We browse, therefore we’re data
Chances are high you got here from a link on Facebook or Twitter. Or maybe you recently ordered a holiday gift from Amazon. If you’re like me, you use these social media platforms and web services with a hint of resign and possible distaste for the way your data is tracked, stored, and commodified. For example, I know Facebook “follows” me around the internet, builds up ghost profiles of friends and family such that even those who choose not to be “on” it become, unwittingly, another line in Facebook’s giant ledger of data. The algorithms to capture and use data are so good that some people, I learned from a recent episode of the Reply All podcast, are convinced Facebook is actually listening to them through their smartphone microphone. (Hint – they’re not, but that doesn’t make the tracking much less invasive.)
We benefit, so we put up with it
Why do I and so many others keep using these services, knowing how we’re tracked and commodified? Mainly through self-examination, I’ve come to believe it’s for the convenience. Amazon’s analysis of my past purchases occasionally helps me find a product I find rather helpful and enjoyable. Facebook allows me to easily stay in touch with a large network of family and friends. Twitter links me to interesting and timely content about both personal and professional interests. Sure I’m trading a fair amount of privacy, but in the micro-transactions of my daily browsing and meanderings online, it seems worth it.
DNA as data commodity
The transactional nature of trading our data for convenience, or perhaps trading it for entertainment (hello, Netflix), has a parallel in direct-to-consumer (DTC) genetics. While DTC genetics has been going strong for over a decade, it’s only been in the past year that privacy issues seem to have really grabbed the popular consciousness. AncestryDNA had a public kerfuffle when a consumer protection attorney wrote about how the company’s terms of service grants them “the broadest possible rights to own and exploit [customers’] genetic information.” In late November, Senator Chuck Schumer voiced concerns about the opaqueness of DTC-GT companies uses of customer data and called on the Federal Trade Commission to investigate companies’ privacy policies.

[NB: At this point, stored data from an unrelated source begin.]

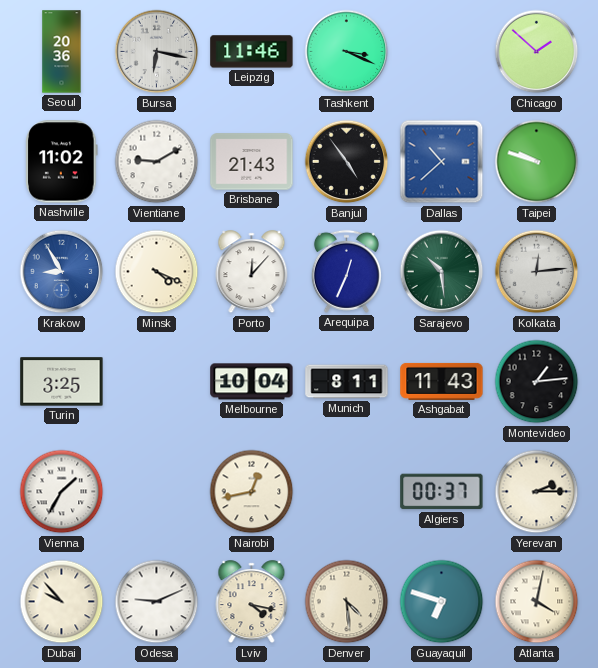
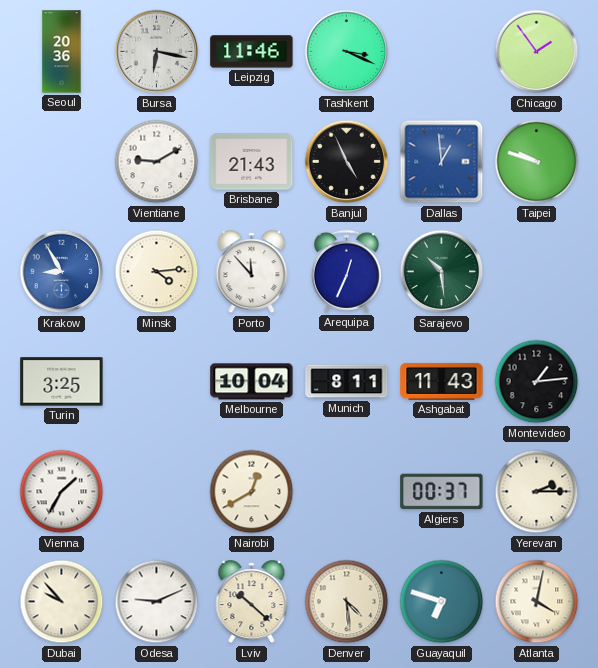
Chicago: 1:52 -> 1:54
Nashville: 11:02 -> none
Banjul: 4:54 -> 4:56
Dallas: 10:38 -> 12:59
Minsk: 4:19 -> 4:14
Porto: 12:07 -> 11:53
Kolkata: 12:14 -> none
Nairobi: 12:43 -> 12:40
Lviv: 4:17 -> 10:22
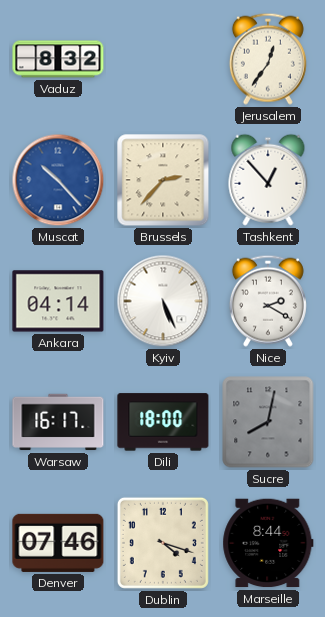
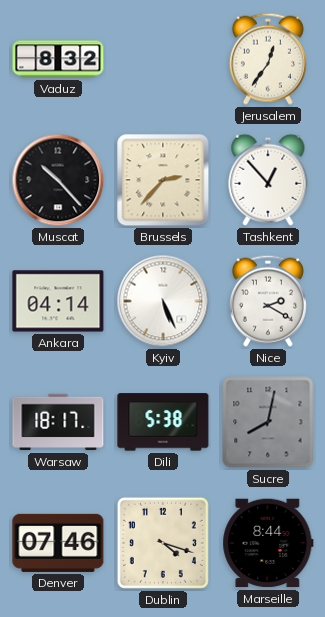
Muscat dial: blue -> black
Warsaw: 16:17 -> 18:17
Dili: 18:00 -> 5:38
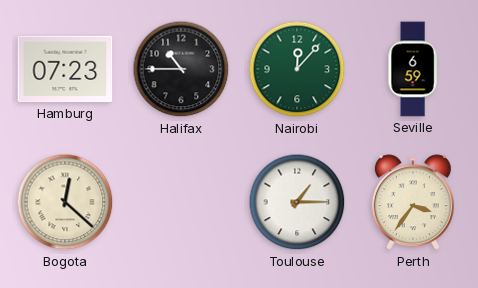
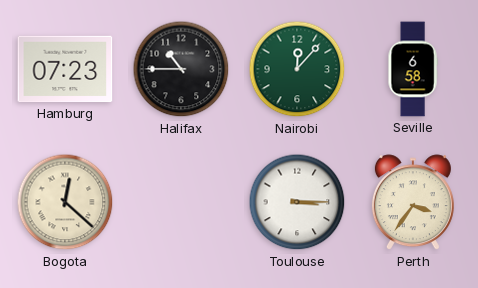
Seville: 6:59 -> 6:58
Toulouse: 1:15 -> 3:15
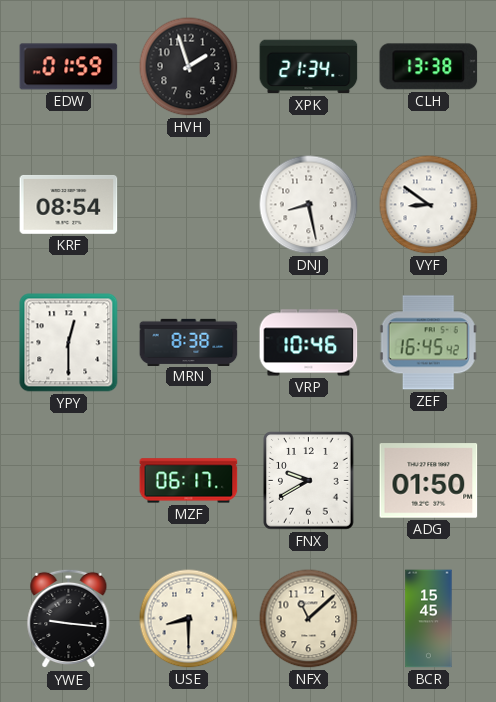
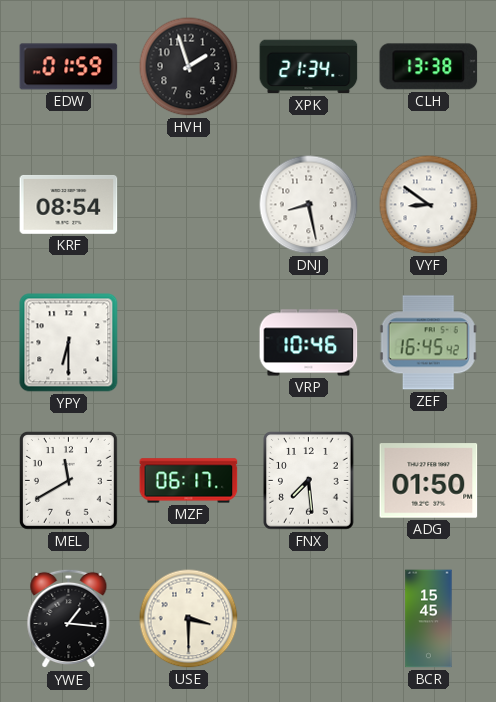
YPY: 12:30 -> 6:30
MRN: 8:38 -> none
MEL: none -> 11:40
FNX: 9:40 -> 7:29
YWE: 9:16 -> 1:16
USE: 8:30 -> 3:30
NFX: 11:08 -> none
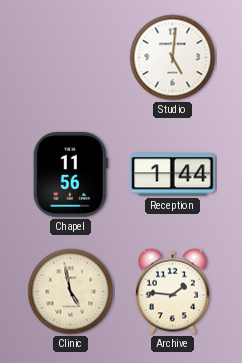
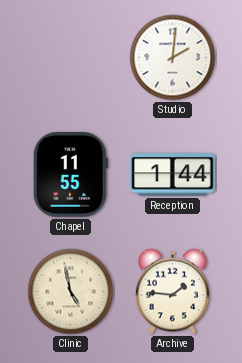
Studio: 5:01 -> 2:01
Chapel: 11:56 -> 11:55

I don’t know how often the typical DTC customer considered privacy implications in the past, but given the recency of these more public debates I find it unlikely they would be completely unaware of privacy implications now. So why do DTC customer numbers keep growing by the millions? (See, for instance, here and here.) I suspect for the same reason we keep using the aforementioned online services. For DTC testing, it’s often entertaining to learn about genetic ancestry and to connect with relatives. Even much of the health and wellness trait information can seem “recreational” if taken lightly enough: “I have an increased chance of restless leg syndrome? That’s why I’m always fidgeting!” or “How silly, they say I likely have hazel eyes when in face mine are brown….”. We have a vague sense our DNA sample is being stored and perhaps sold, but what we get in exchange seems, again, “worth it.”
Implications for research
While I research DTC genetics, I work in genetics research. So I also think about how these data transactions are changing the way genetic research occurs. When we exchange personal data (genetic or otherwise) for individual gain, that is fundamentally different from how research has traditionally operated. Researchers ask people to join studies not for their own personal benefit, but to benefit society at large. To increase knowledge and improve human health, not the individual participants’ knowledge or health. How can researchers continue to attract participants if they’re not offering a data transaction with direct individual gain?
The answer may be that they can’t. I’ve argued that researchers should consider offering individual data back to participants, if they hope to attract participants at a rate even comparable to DTC companies. Some academic groups are adopting a hybrid model, where they collect genetic data for research while returning to the participant a DTC-like report of personal information (e.g., Gencove, DNA.land). A new start up DNAsimple is offering individuals $50 each time a researcher wants to use their data for a new project. There are and surely will be many more examples like this, where academic researchers leverage data transactions where the individual consumer/user/participant directly benefits in exchange for their contribution (sometimes more knowingly than others) to a larger dataset.